[Provided records]
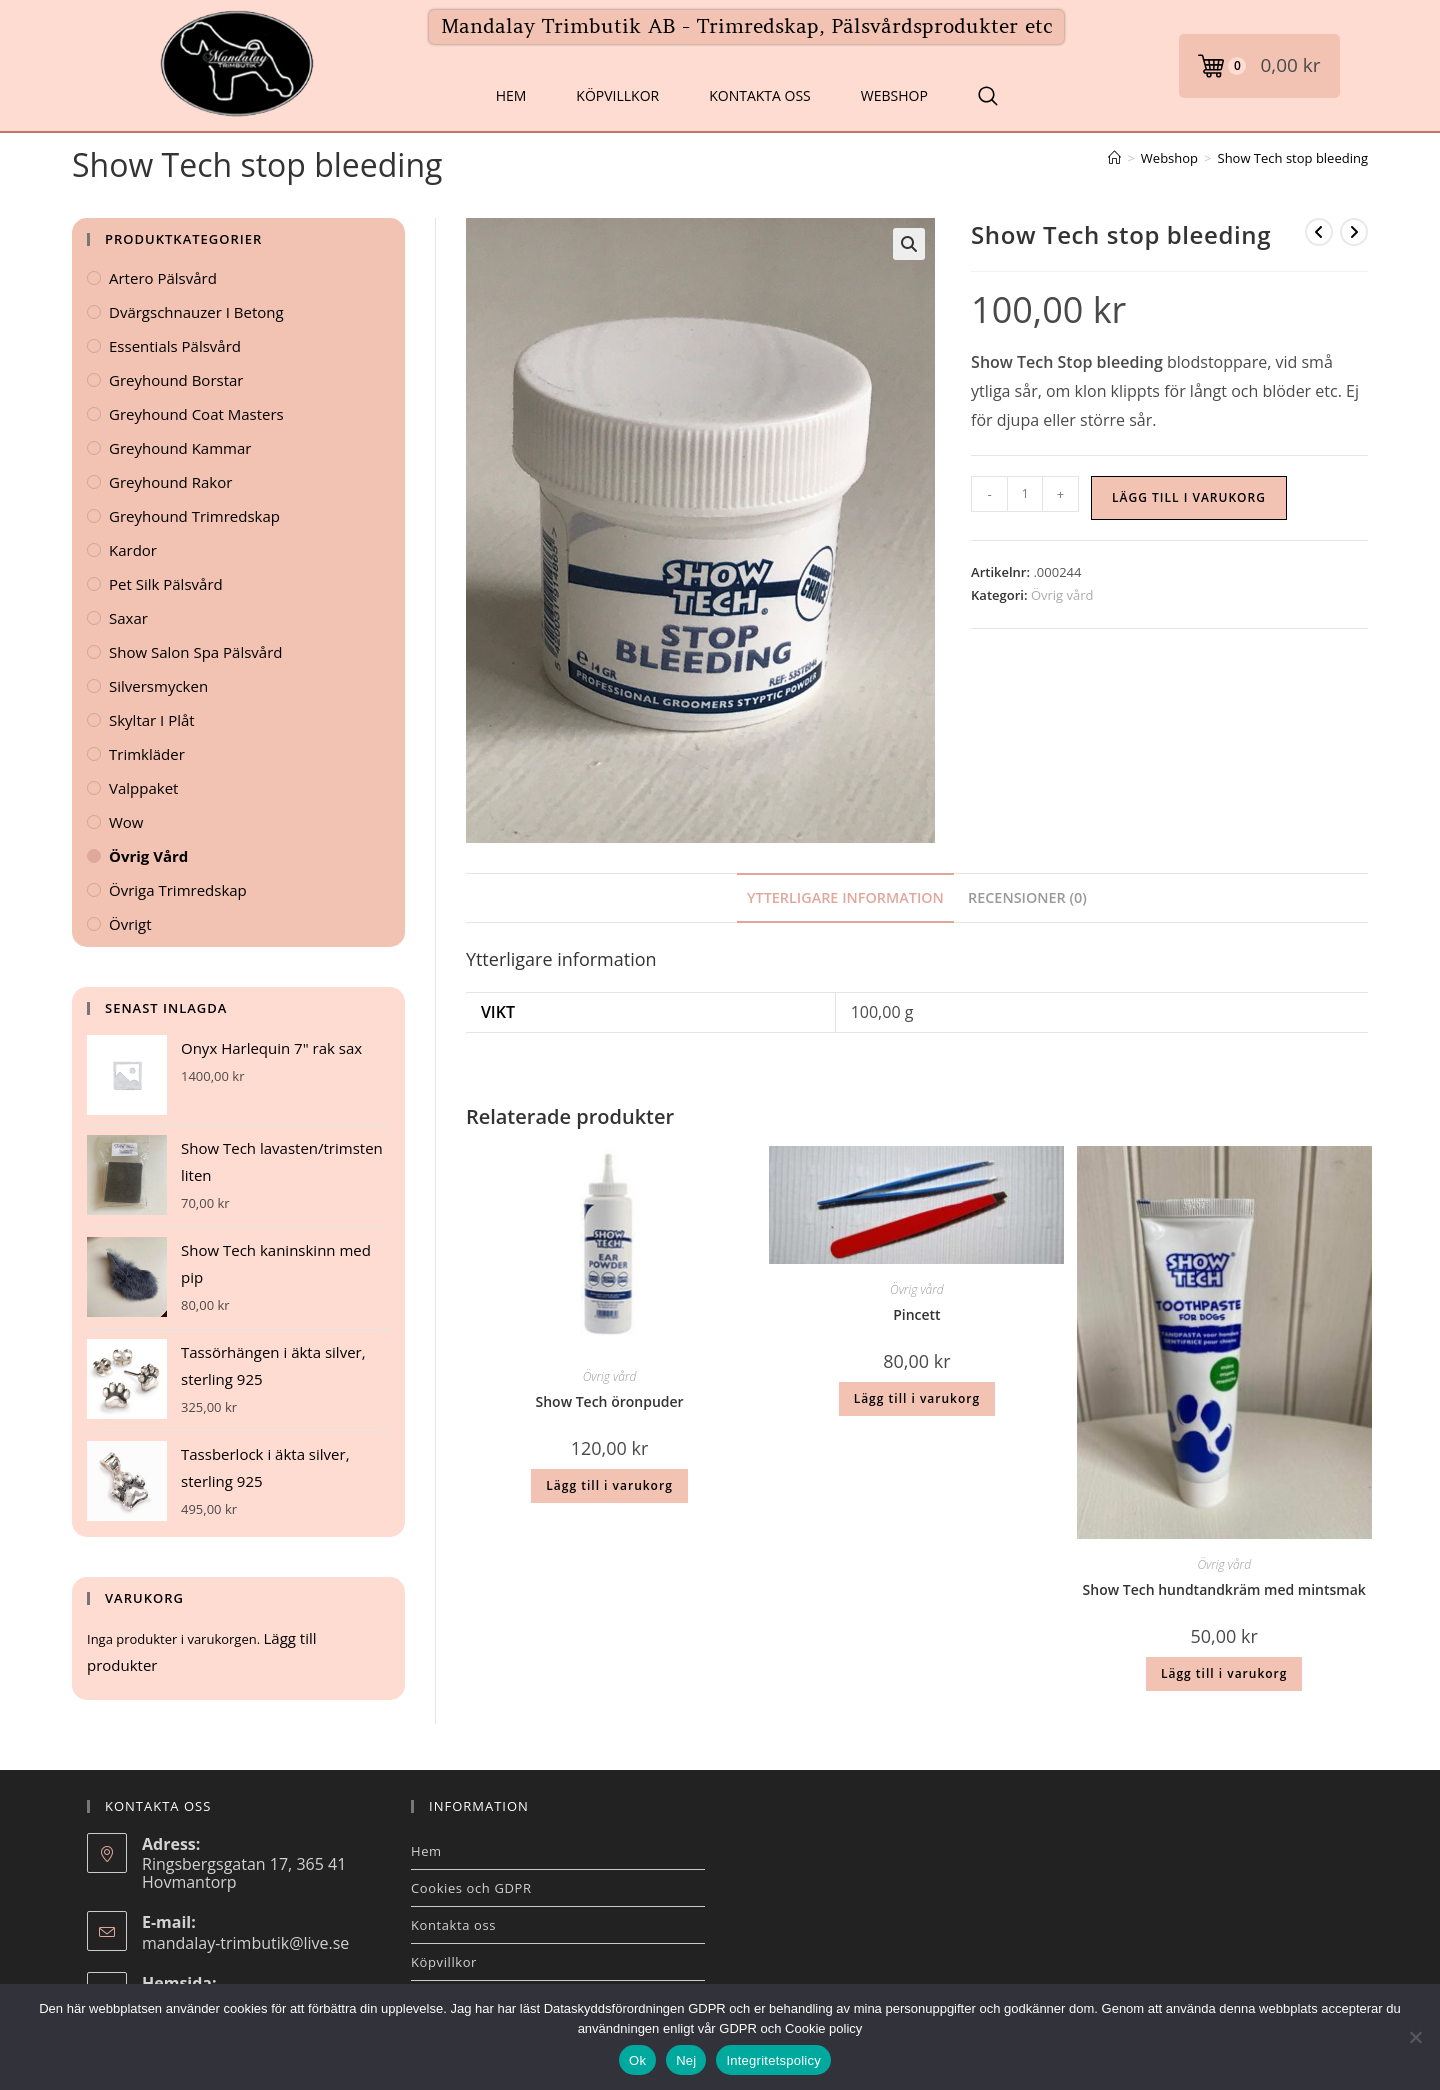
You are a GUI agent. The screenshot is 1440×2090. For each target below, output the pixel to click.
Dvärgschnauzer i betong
...
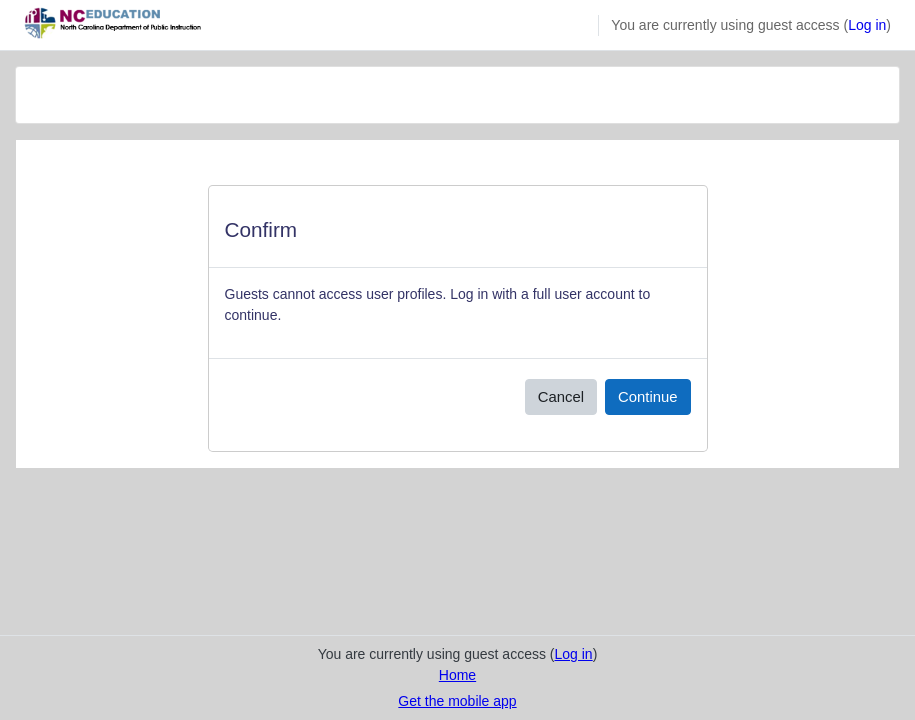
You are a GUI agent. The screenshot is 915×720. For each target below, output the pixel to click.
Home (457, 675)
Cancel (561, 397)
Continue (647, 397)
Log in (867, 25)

[About this task]
Look back at the data above. Transcribe exactly the lines starting at the line that contains "You are a GUI agent. The screenshot is 1440×2090." and ending at the line that contains "Dvärgschnauzer i betong".

[Reply to the exercise]
You are a GUI agent. The screenshot is 1440×2090. For each target below, output the pixel to click.
Dvärgschnauzer i betong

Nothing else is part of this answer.